What is needed:
Which lines of the data contain the string "Customers"? Copy every one of them.

Records supplied:
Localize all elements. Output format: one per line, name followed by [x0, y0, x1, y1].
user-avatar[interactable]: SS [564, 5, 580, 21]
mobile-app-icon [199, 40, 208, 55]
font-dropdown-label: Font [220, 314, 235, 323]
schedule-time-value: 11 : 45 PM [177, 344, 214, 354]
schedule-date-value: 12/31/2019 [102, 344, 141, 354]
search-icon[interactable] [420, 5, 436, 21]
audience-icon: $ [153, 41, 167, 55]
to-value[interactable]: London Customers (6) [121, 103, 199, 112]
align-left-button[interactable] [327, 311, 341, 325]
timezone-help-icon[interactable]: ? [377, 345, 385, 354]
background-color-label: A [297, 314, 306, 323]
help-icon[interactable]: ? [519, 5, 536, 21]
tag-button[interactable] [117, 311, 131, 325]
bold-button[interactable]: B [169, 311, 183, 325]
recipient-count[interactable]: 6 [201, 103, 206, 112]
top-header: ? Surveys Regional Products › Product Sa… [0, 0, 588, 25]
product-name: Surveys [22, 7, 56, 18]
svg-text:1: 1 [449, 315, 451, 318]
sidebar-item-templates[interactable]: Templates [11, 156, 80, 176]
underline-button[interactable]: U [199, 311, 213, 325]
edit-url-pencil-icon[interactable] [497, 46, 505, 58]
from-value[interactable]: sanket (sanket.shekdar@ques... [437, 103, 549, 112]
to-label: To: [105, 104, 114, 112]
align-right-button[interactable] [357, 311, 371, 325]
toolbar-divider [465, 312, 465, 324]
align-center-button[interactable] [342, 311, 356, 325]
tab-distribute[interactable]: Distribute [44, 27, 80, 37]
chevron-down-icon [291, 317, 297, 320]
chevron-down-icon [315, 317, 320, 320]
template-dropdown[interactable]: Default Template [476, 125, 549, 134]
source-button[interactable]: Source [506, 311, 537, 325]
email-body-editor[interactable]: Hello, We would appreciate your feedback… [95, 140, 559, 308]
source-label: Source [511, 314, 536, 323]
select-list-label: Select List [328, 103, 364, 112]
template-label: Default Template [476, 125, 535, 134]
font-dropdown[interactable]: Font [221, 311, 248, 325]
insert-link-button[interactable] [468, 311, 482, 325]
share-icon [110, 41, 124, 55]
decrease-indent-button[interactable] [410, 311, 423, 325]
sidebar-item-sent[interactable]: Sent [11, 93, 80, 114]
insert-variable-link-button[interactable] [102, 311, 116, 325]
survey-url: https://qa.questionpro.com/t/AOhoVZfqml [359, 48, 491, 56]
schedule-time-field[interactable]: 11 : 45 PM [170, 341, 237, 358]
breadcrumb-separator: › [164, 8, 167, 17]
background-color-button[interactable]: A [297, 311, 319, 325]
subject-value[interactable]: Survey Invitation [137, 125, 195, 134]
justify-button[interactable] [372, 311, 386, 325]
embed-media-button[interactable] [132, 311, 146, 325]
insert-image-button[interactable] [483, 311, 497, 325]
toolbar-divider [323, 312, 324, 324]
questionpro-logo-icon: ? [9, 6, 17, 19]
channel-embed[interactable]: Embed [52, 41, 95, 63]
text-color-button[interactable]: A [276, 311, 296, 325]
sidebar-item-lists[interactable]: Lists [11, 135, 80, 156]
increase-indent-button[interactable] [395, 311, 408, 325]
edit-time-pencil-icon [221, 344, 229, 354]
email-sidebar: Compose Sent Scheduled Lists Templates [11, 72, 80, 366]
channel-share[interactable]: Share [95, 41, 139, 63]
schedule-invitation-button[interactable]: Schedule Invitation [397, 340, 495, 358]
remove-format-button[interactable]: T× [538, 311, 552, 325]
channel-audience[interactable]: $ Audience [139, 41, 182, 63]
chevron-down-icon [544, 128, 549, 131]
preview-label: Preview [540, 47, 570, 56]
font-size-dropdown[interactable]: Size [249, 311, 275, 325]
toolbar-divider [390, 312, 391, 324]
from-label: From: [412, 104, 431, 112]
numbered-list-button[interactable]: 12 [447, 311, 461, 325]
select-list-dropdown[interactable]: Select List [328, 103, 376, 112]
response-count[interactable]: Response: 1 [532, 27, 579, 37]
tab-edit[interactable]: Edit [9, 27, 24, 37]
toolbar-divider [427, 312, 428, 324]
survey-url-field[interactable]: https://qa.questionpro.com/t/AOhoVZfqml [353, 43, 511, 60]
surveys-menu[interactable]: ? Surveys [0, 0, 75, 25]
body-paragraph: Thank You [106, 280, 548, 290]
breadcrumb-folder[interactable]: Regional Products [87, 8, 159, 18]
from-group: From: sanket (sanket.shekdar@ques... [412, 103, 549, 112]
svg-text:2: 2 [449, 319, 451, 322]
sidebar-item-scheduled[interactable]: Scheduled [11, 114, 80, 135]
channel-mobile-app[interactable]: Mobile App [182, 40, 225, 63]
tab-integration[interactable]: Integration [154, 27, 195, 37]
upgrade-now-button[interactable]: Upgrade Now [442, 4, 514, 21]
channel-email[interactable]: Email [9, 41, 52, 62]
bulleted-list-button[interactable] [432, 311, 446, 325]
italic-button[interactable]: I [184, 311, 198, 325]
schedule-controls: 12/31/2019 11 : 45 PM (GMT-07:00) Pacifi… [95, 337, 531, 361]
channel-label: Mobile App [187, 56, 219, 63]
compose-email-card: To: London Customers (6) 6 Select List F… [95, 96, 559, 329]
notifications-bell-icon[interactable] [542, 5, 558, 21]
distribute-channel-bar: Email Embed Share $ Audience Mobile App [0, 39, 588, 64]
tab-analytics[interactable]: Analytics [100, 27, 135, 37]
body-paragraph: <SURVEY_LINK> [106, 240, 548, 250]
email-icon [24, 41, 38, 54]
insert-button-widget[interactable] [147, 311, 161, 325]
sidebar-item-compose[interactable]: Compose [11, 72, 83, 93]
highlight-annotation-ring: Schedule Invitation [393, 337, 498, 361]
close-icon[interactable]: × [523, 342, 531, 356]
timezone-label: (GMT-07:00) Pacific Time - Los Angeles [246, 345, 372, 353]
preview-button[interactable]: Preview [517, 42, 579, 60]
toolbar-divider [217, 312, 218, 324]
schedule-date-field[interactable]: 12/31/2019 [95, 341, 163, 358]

Exercise answer:
to-value[interactable]: London Customers (6) [121, 103, 199, 112]
compose-email-card: To: London Customers (6) 6 Select List F… [95, 96, 559, 329]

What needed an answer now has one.